Task item: In the listing that follows, copy out each line that includes the word "will".

Material for this exercise:
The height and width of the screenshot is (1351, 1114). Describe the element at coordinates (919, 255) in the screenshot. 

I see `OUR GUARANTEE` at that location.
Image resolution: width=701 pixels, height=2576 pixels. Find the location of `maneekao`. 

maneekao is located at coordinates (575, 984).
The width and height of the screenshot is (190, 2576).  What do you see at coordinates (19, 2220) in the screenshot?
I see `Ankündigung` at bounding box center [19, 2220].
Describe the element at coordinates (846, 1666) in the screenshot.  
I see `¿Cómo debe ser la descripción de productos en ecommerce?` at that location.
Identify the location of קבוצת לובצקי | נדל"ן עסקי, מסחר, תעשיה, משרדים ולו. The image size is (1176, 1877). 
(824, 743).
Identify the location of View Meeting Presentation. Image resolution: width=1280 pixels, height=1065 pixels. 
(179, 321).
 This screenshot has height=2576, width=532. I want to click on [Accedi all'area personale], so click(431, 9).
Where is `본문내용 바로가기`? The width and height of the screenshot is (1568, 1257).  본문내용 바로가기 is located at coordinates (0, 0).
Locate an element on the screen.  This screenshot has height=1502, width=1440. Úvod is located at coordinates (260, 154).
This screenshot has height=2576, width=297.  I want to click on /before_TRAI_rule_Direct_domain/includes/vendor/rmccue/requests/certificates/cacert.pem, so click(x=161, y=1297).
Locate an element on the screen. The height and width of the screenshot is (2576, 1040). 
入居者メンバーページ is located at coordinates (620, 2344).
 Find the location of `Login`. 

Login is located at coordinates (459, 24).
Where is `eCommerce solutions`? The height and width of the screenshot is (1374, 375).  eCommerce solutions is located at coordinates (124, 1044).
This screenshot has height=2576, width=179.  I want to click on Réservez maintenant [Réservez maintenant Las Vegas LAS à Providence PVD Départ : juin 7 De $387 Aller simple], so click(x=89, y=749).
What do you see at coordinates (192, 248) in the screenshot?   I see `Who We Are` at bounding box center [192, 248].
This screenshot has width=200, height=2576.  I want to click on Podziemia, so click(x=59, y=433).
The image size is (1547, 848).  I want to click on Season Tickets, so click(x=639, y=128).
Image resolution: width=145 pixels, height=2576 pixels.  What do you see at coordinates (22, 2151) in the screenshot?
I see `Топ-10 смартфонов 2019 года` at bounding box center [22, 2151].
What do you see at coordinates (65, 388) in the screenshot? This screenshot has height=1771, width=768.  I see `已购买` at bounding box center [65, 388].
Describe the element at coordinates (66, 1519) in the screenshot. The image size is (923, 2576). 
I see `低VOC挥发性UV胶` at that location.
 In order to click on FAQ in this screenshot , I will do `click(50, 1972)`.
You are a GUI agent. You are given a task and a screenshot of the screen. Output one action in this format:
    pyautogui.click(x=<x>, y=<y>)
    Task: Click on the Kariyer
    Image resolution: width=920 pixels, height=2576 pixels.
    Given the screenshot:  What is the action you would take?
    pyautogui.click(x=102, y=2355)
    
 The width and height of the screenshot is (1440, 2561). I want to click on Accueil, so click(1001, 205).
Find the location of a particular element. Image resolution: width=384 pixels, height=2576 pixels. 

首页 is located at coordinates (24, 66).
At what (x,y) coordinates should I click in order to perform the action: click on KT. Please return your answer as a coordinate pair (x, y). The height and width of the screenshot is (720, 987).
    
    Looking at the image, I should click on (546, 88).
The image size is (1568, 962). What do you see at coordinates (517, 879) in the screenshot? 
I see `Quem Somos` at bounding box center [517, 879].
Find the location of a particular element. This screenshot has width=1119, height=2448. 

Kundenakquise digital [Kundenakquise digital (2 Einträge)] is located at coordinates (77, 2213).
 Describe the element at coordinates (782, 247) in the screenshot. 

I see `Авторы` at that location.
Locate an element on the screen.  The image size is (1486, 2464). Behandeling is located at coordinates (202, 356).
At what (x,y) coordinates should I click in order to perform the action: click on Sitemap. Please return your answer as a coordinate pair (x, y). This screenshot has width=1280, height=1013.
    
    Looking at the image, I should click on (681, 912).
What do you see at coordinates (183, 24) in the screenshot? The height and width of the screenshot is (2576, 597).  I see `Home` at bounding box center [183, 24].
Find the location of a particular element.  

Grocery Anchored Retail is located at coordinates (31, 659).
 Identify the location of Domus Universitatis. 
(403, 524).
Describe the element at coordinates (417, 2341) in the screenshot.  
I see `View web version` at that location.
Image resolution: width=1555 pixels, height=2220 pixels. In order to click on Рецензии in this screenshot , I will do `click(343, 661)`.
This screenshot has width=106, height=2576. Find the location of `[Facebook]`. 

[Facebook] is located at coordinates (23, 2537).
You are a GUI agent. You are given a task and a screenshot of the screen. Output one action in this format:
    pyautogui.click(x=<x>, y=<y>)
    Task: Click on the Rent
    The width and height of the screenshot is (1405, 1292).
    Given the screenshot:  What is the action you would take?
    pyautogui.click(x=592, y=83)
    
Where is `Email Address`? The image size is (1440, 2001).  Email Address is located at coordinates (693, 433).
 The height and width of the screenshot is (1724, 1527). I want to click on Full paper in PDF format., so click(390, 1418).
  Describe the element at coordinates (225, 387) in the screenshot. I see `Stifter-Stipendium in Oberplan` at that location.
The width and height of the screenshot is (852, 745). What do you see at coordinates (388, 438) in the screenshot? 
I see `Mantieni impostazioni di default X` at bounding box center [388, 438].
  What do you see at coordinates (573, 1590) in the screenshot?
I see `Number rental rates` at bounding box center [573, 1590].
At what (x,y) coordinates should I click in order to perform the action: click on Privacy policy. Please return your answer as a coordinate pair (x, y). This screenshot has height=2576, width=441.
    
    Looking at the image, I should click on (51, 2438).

Task answer:
 In order to click on FAQ in this screenshot , I will do `click(50, 1972)`.
Image resolution: width=1555 pixels, height=2220 pixels. In order to click on Рецензии in this screenshot , I will do `click(343, 661)`.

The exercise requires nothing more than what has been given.